Fort Lauderdale, FL—Attorneys sparred Thursday over whether R.J. Reynolds is responsible for the respiratory disease that forced a former dental assistant to undergo a lung transplant, as trial began against the tobacco giant. Schlefstein v. R.J. Reynolds, 2008-CV-022558.
Dawn Schlefstein was a regular smoker by the time she was 16, continuing to smoke at least a pack of cigarettes a day for more than 30 years, until she was diagnosed with emphysema in 1995. Despite quitting, the disease became so serious she ultimately underwent a left lung transplant in 2001.

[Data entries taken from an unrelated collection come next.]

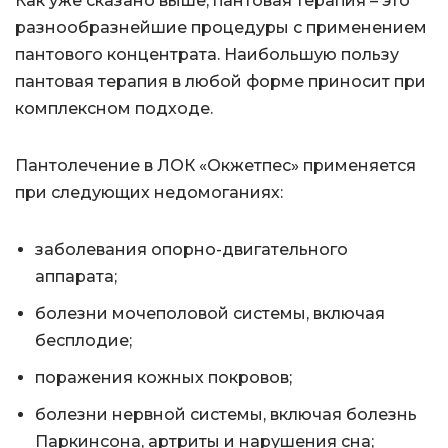
Как уже сказано выше, пантовая терапия – это
разнообразнейшие процедуры с применением
пантового концентрата. Наибольшую пользу
пантовая терапия в любой форме приносит при
комплексном подходе.
Пантолечение в ЛОК «Окжетпес» применяется
при следующих недомоганиях:
заболевания опорно-двигательного
аппарата;
болезни мочеполовой системы, включая
бесплодие;
поражения кожных покровов;
болезни нервной системы, включая болезнь
Паркинсона, артриты и нарушения сна;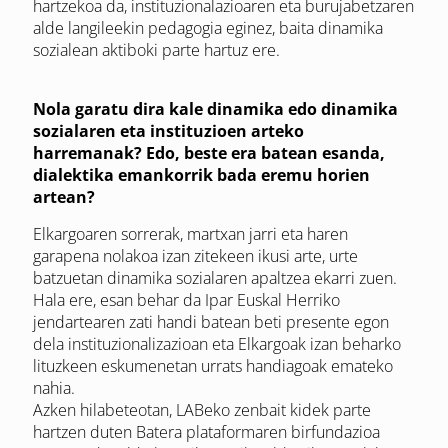
hartzekoa da, instituzionalazioaren eta burujabetzaren
alde langileekin pedagogia eginez, baita dinamika
sozialean aktiboki parte hartuz ere.
Nola garatu dira kale dinamika edo dinamika
sozialaren eta instituzioen arteko
harremanak? Edo, beste era batean esanda,
dialektika emankorrik bada eremu horien
artean?
Elkargoaren sorrerak, martxan jarri eta haren
garapena nolakoa izan zitekeen ikusi arte, urte
batzuetan dinamika sozialaren apaltzea ekarri zuen.
Hala ere, esan behar da Ipar Euskal Herriko
jendartearen zati handi batean beti presente egon
dela instituzionalizazioan eta Elkargoak izan beharko
lituzkeen eskumenetan urrats handiagoak emateko
nahia.
Azken hilabeteotan, LABeko zenbait kidek parte
hartzen duten Batera plataformaren birfundazioa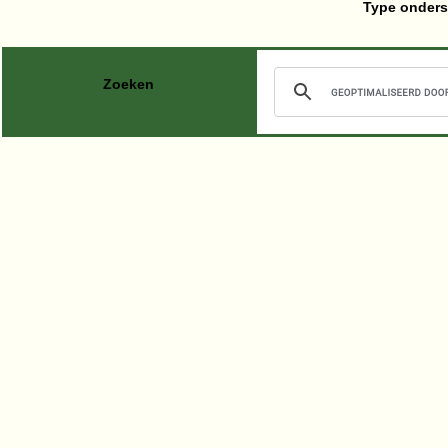
Type onders
Zoeken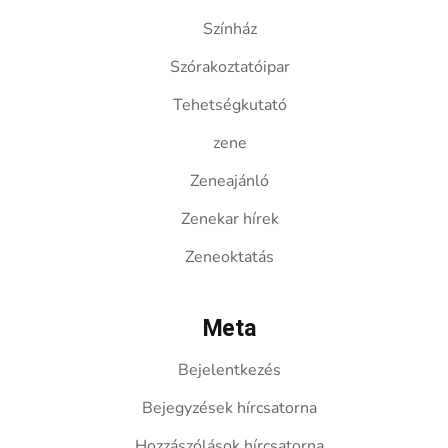
Színház
Szórakoztatóipar
Tehetségkutató
zene
Zeneajánló
Zenekar hírek
Zeneoktatás
Meta
Bejelentkezés
Bejegyzések hírcsatorna
Hozzászólások hírcsatorna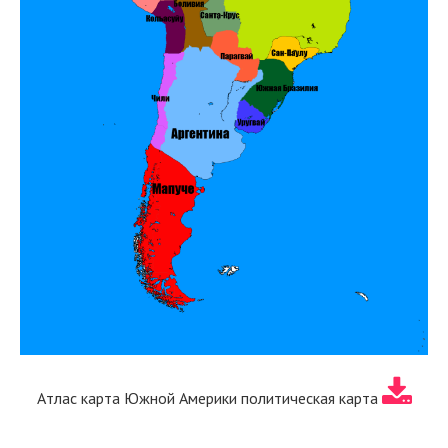
Атлас карта Южной Америки политическая карта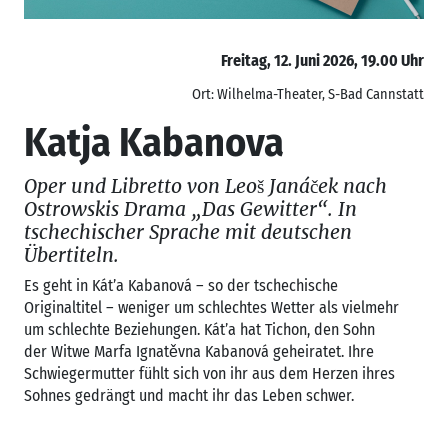
Freitag, 12. Juni 2026, 19.00 Uhr
Ort: Wilhelma-Theater, S-Bad Cannstatt
Katja Kabanova
Oper und Libretto von Leoš Janáček nach
Ostrowskis Drama „Das Gewitter“. In
tschechischer Sprache mit deutschen
Übertiteln.
Es geht in Kát’a Kabanová – so der tschechische
Originaltitel – weniger um schlechtes Wetter als vielmehr
um schlechte Beziehungen. Kát’a hat Tichon, den Sohn
der Witwe Marfa Ignatěvna Kabanová geheiratet. Ihre
Schwiegermutter fühlt sich von ihr aus dem Herzen ihres
Sohnes gedrängt und macht ihr das Leben schwer.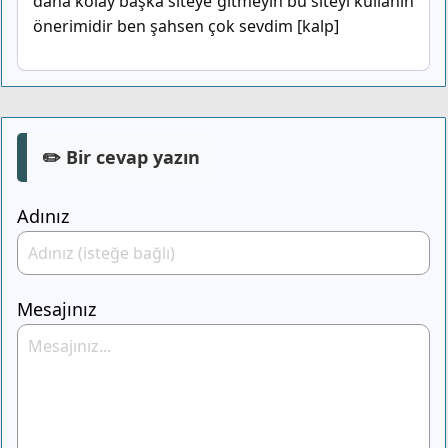
daha kolay başka siteye gitmeyin bu siteyi kullanın
önerimidir ben şahsen çok sevdim [kalp]
✏️ Bir cevap yazın
Adınız
Mesajınız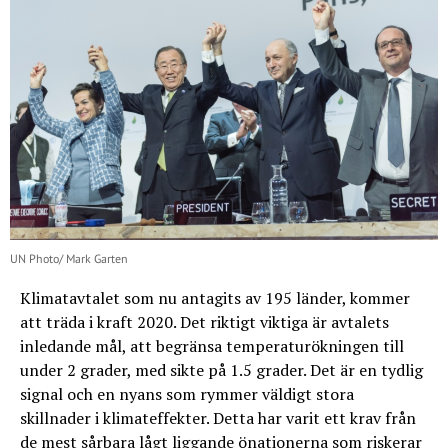
UN Photo/ Mark Garten
Klimatavtalet som nu antagits av 195 länder, kommer
att träda i kraft 2020. Det riktigt viktiga är avtalets
inledande mål, att begränsa temperaturökningen till
under 2 grader, med sikte på 1.5 grader. Det är en tydlig
signal och en nyans som rymmer väldigt stora
skillnader i klimateffekter. Detta har varit ett krav från
de mest sårbara lågt liggande önationerna som riskerar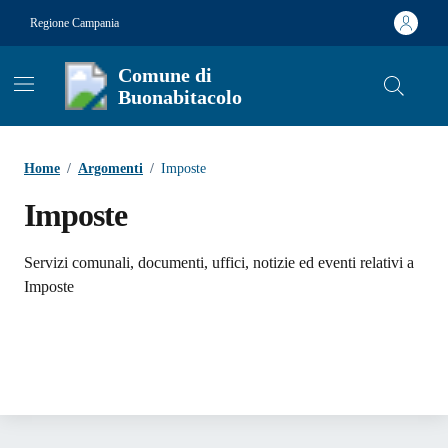
Vai ai contenuti
Vai al footer
Regione Campania
Comune di
Buonabitacolo
Contenuti in evidenza
Home
/
Argomenti
/
Imposte
Imposte
Dettagli dell'argomento
Servizi comunali, documenti, uffici, notizie ed eventi relativi a
Imposte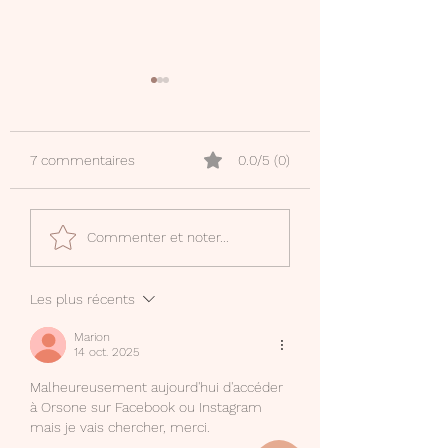
7 commentaires
0.0/5 (0)
Ourika
Lecture cursive - fiche
Commenter et noter...
de restitution
Les plus récents
Marion
14 oct. 2025
Malheureusement aujourd'hui d'accéder 
à Orsone sur Facebook ou Instagram 
mais je vais chercher, merci.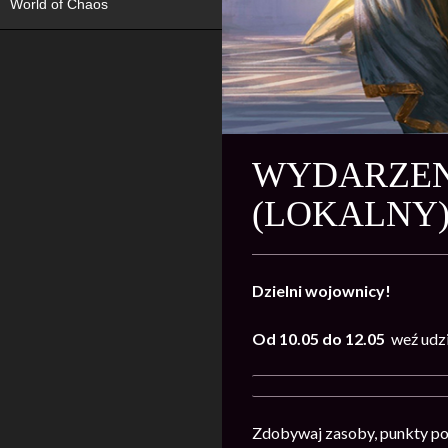
World of Chaos
WYDARZENI
(LOKALNY)
Dzielni wojownicy!
Od 10.05 do 12.05
weź udzi
Zdobywaj zasoby, punkty pot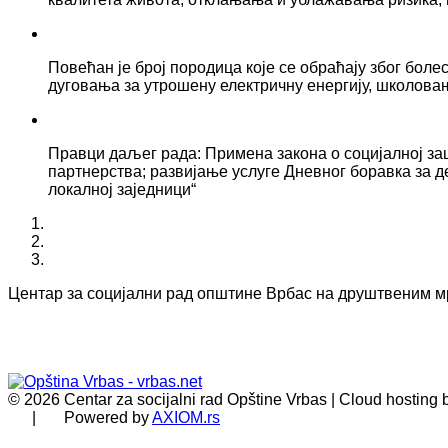
Повећан је број породица које се обраћају због боле
дуговања за утрошену електричну енергију, школова
Правци даљег рада: Примена закона о социјалној за
партнерства; развијање услуге Дневног боравка за д
локалној заједници“
Центар за социјални рад општине Врбас на друштвеним 
© 2026 Centar za socijalni rad Opštine Vrbas | Cloud hosting
| Powered by
AXIOM.rs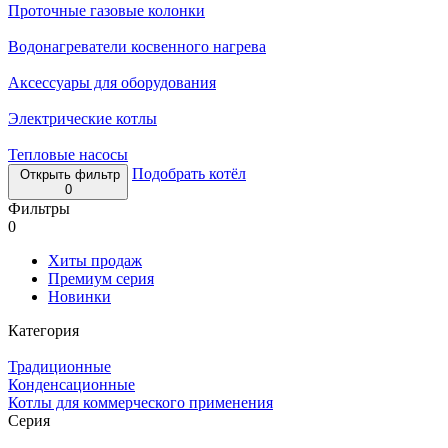
Проточные газовые колонки
Водонагреватели косвенного нагрева
Аксессуары для оборудования
Электрические котлы
Тепловые насосы
Подобрать котёл
Открыть фильтр
0
Фильтры
0
Хиты продаж
Премиум серия
Новинки
Категория
Традиционные
Конденсационные
Котлы для коммерческого применения
Серия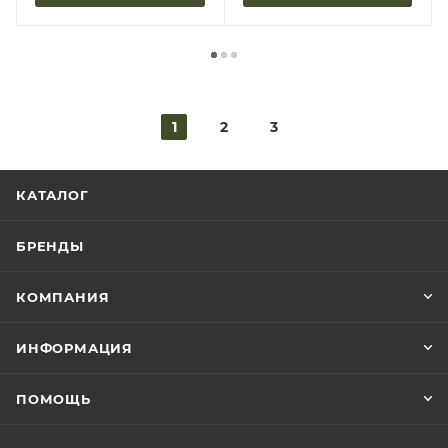
1
2
3
КАТАЛОГ
БРЕНДЫ
КОМПАНИЯ
ИНФОРМАЦИЯ
ПОМОЩЬ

Schlefstein later died for reasons unrelated to her smoking. However, her family contends Reynolds, maker of the cigarettes Schlefstein smoked, caused her emphysema by conspiring to hide the dangers of smoking for much of her life, while engineering their product to be addictive.
During Thursday’s opening statements, Gordon & Doner’s Gary Paige, representing the Schlefsteins, highlighted a widespread, tobacco industry campaign involving Reynolds, which was designed to cast doubt on the dangers of cigarettes throughout the latter half of the 20th century. Schlefstein he said, was caught in the campaign’s crosshairs, turning to filtered cigarettes, for example, because of false tobacco industry claims that they were safer than their unfiltered alternatives. “Many of those people who did believe [smoking’s health risks] or did have doubt were switching to filters because they thought it was protecting them. And it wasn’t. It wasn’t protecting them at all,” Paige said.
“For somebody who is addicted, who fails, it’s nice to be able to know that ‘Hey at least I’m smoking a filter,’ If it were true.”
Paige said Schlefstein was so addicted to cigarettes she failed in numerous quit attempts before breathing problems and the nicotine patch pushed her to stop for good. “[The Schlefsteins] would have family meetings and say ‘Mom, Dawn, we want you to quit.’ And she would cry, physically cry, at those meetings,” Paige said. “With persistence and motivation she did finally succeed, but even many years after she quit, she still would have cravings for nicotine.”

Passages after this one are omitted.